Yehoshua doesn't say whether he favors a unilateral withdrawal from the Old City of Jerusalem. I think I can confidently predict that he does not. He is not so foolish as to suggest that a unilateral withdrawal will usher in an immediate era of peace and good feeling between Israel and the Palestinians, nor that security measures will be unnecessary post-withdrawal. In practice, then, his withdrawal is a continuation of the Oslo process, in that Israel withdraws to new boundaries and the Palestinians attack across those boundaries. Rather than impose closure on the Palestinian population centers, closure would be imposed on most or all of the territories as a single unit. Rather than fighting to liberate all of the territories, the Palestinians will be fighting particularly for Jerusalem. It is manifestly unclear how his proposal will change anything. And I don't think I need to detail all of the dangers it poses, which should be obvious.
And Yehoshua himself knows why a withdrawal will solve nothing, as is clear from this key section from his piece:
In trying to understand the sudden collapse of Palestinian inclinations towards rapprochement and peace, which took more than a few Arab-world experts and scholars by surprise, we must study Palestinian historical and cultural codes, addressing the "problematicness" of a national identity swinging between affiliation with a big rich Arab family, on the one hand, and the existence of a small people that never experienced a single moment's independence in its land, on the other.
Palestinian identity was forged by struggle and conflict with the Jews; prolonging the conflict may possibly be a sine qua non for the continued emergence of that identity.
That is the key to understanding the conflict, and to understanding why Arafat could walk away from the only deal that would give his people a state, and be supported wholeheartedly by his people for his intransigence. Palestinian identity is the negation of Jewish claims to the Land of Israel, and the affirmation of the suffering of the Palestinian people on account of those claims. That is the entire substance of that identity. Palestinian nationalism, therefore, can never be satisfied until the Jewish state is destroyed, whether violently or peaceably.

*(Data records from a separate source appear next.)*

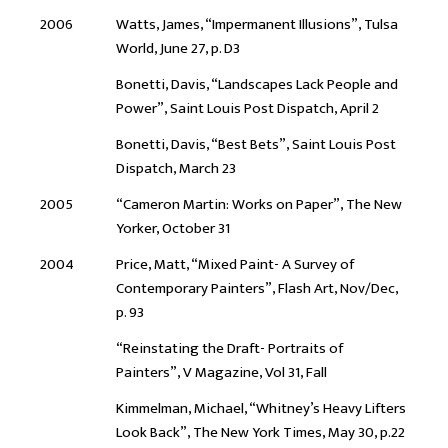
2006
Watts, James, “Impermanent Illusions”, Tulsa
World, June 27, p. D3
Bonetti, Davis, “Landscapes Lack People and
Power”, Saint Louis Post Dispatch, April 2
Bonetti, Davis, “Best Bets”, Saint Louis Post
Dispatch, March 23
2005
“Cameron Martin: Works on Paper”, The New
Yorker, October 31
2004
Price, Matt, “Mixed Paint- A Survey of
Contemporary Painters”, Flash Art, Nov/Dec,
p. 93
“Reinstating the Draft- Portraits of
Painters”, V Magazine, Vol 31, Fall
Kimmelman, Michael, “Whitney’s Heavy Lifters
Look Back”, The New York Times, May 30, p.22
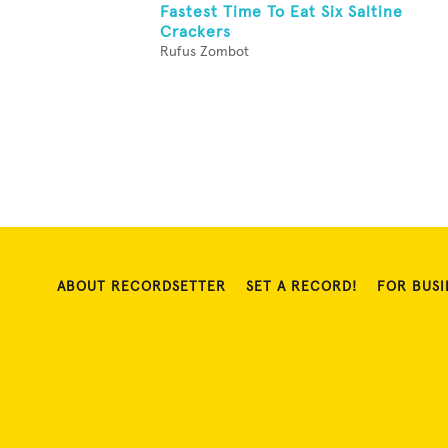
Fastest Time To Eat Six Saltine
Crackers
Rufus Zombot
ABOUT RECORDSETTER
SET A RECORD!
FOR BUSI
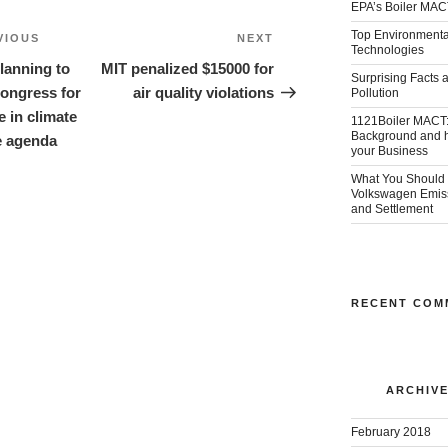
EPA’s Boiler MAC
Top Environmental
VIOUS
Previous
NEXT
Next
Technologies
ion
Post
Post
anning to
MIT penalized $15000 for
Surprising Facts a
Congress for
air quality violations
Pollution
e in climate
1121Boiler MACT
Background and ho
 agenda
your Business
What You Should 
Volkswagen Emis
and Settlement
RECENT COM
ARCHIV
February 2018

I don't say that Palestinians will never be satisfied; Palestinians come in all sizes, shapes, colors, etc. But Palestinian nationalism cannot be satisfied. Oslo was premised on the notion that this nationalism had changed its character, that the Palestinians accepted Jewish sovereignty in Israel, and demanded only their own self-determination alongside, ultimately in the form of an independent state, however small and defenseless. It is simply very difficult to maintain that that is the case, after all that has happened. If Yehoshua agrees that the PLO is the embodiment of a Palestinian nationalism that can only be satisfied with Israel's destruction, then Israel can only survive not by fleeing from a new PLO state but by destroying it.
Of course, the Palestinians will still be there. And Israel's options for dealing with them will be the same as they always have been. Either they must join Israel as equal citizens, which would turn Israel into a bi-national state. Or they and their lands must be traded away to Jordan, the only state in the region to have accepted the Palestinian people and the only logical locus for their national aspirations. Or some kind of autonomy arrangement must be worked out for Palestinian self-government. Whether this last involves formal Palestinian statehood is somewhat secondary; the state cannot possibly be viable, and so will be a practical dependency of its neighbors - and, to the extent that Israel wants to have access to the Palestinian areas for its military for security reasons, this probably would mean accepting a similar role for the Jordanians.
So I agree with Yehoshua. The choices are what they always were: share the state or share the land. I simply disagree with him that running away from an enemy ideologically committed to your demise is in any way constructive. And I think his own arguments support my position more than they do his.